Persone LGBT, superare le barriere nelle cure

Quando la diversità di genere non viene considerata e rischia di minare la salute di specifiche categorie di persone

Articolo pubblicato su Pediatria–numero 10-11–ottobre-novembre 2021 – pag. 12

Il sesso biologico e l’identità di genere sono fonti di diversità che spesso non vengono considerate negli studi clinici utili per i servizi di prevenzione e a cui si rifanno le raccomandazioni, con conseguenti difficoltà nella valutazione delle prove e nella comunicazione delle raccomandazioni per persone appartenenti a specifiche categorie di identità di genere (uomo/donna/genere non binario/ genere non conforme/transgender)”. È la premessa che motiva uno studio pubblicato il 25 ottobre scorso dal “JAMA Network Open” a firma della US Preventive Services Task Force (USPSTF). Uno studio che vuole fornire anche un metodo per tenere conto, appunto, di sesso e genere nelle raccomandazioni, in accordo d’altronde con la mission della USPSTF: formulare raccomandazioni evidence based per popolazioni specifiche prestando particolare attenzione a quei gruppi che rischiano di essere sottorappresentati, scarsamente serviti, o bersaglio di razzismo o discriminazione. E le persone LGBT (lesbiche, gay, bisessuali, transgender) rientrano certamente in quei gruppi a rischio di discriminazione.

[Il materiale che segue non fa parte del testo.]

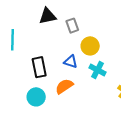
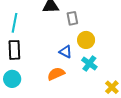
black rectangle: (39, 67) -> (14, 50), moved
cyan circle: (36, 97) -> (12, 79), moved

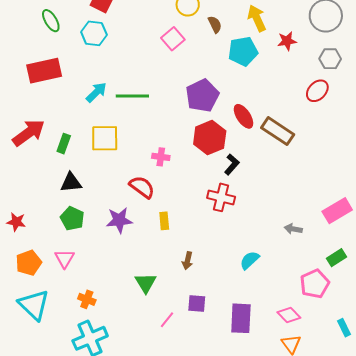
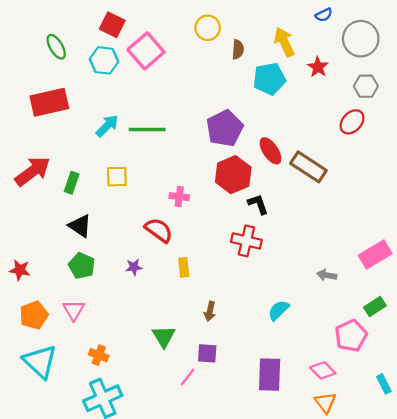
brown semicircle: (215, 24) -> (238, 49), turned 30
pink square: (173, 39) -> (146, 51), moved, size x1.4
red star: (287, 41) -> (318, 67), turned -30
yellow square: (105, 138) -> (117, 177), size x0.7
black L-shape: (232, 164) -> (258, 204), turned -60
black triangle: (71, 182) -> (80, 226), turned 40
purple star: (119, 220) -> (134, 267), size x0.6
purple square: (197, 304) -> (207, 353), moved

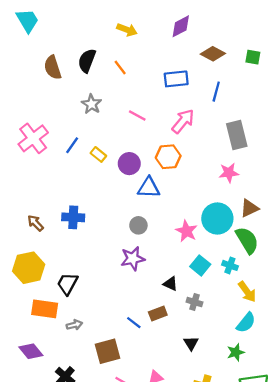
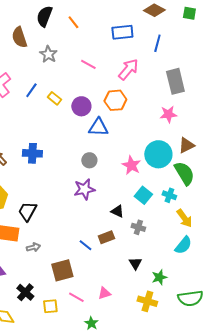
brown semicircle: (53, 67) -> (19, 37), moved
green star: (236, 352) -> (159, 277), moved

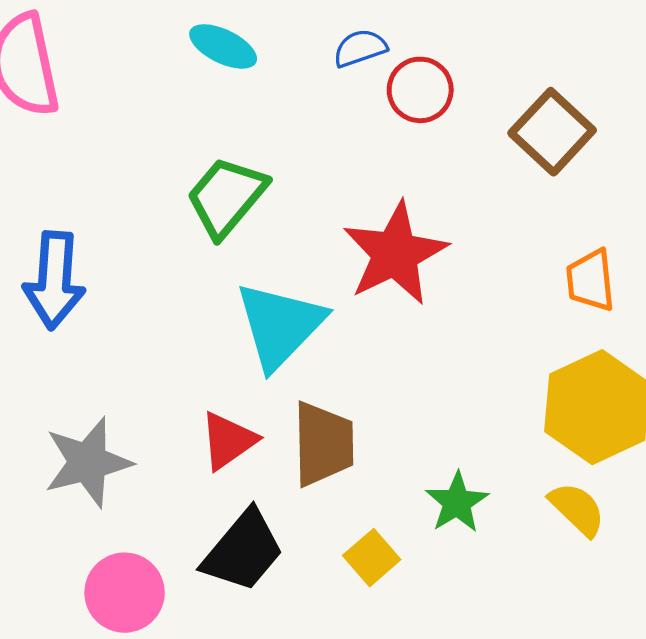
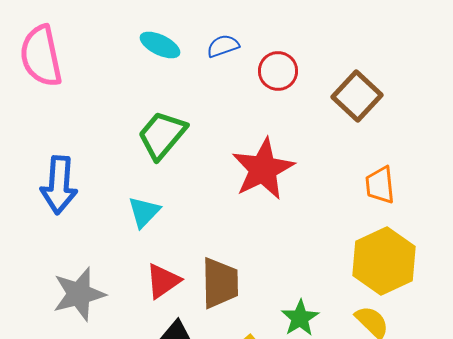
blue semicircle: (360, 48) -> (223, 46), moved
cyan triangle: (280, 325) -> (144, 212), moved, size x0.6

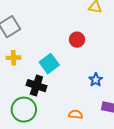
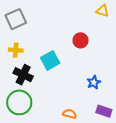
black cross: (36, 86) -> (23, 75), moved

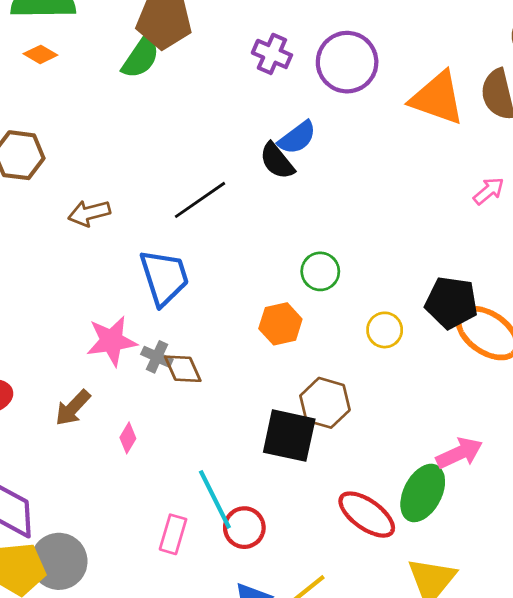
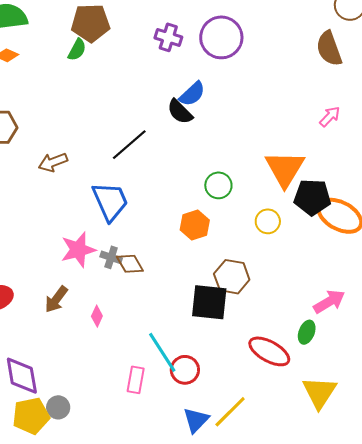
green semicircle: (141, 57) -> (77, 50), size x0.7
orange triangle: (437, 98) -> (285, 169), moved, turned 48
green ellipse: (423, 493) -> (307, 332), size x0.6
gray circle: (59, 561) -> (58, 407), size x0.6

“Stiamo parlando di circa 1 su 250 soggetti che, negli Stati Uniti, si identificano come appartenenti a genere non conforme, come emerso dalla sintesi dei dati di 12 survey che hanno coinvolto 1.232.667 partecipanti”.

“Sebbene i dati siano limitati, persone transgender, di genere non conforme, e di genere non binario riferiscono di ostacoli all’assistenza sanitaria, incluse esperienze negative nei setting di cura” – scrivono gli autori dello studio – “e dichiarano inoltre di aver evitato di ricorrere all’assistenza sanitaria per la preoccupazione di essere maltrattati”. Senza contare, ci dice ancora il ‘JAMA’ che “rispetto ai giovani ‘non lesbici, gay o bisessuali’, coloro che si identificano come lesbiche, gay o bisessuali risultano avere il 71% in meno di probabilità di ricevere le cure mediche necessarie”.

Si tratta di questioni di fondamentale importanza, come l’eguale accessibilità alle cure per tutti e il superamento delle barriere che la impediscono. In questo senso, obiettivo del documento pubblicato sul ‘JAMA’, secondo gli stessi autori, è descrivere i metodi che la Task Force utilizza per identificare quelle raccomandazioni che hanno al loro interno elementi legati a sesso e genere, chiarire a quali popolazioni sono rivolte, e inoltre presentare l’approccio proposto per giungere alla formulazione di raccomandazioni rispettose della diversità di genere.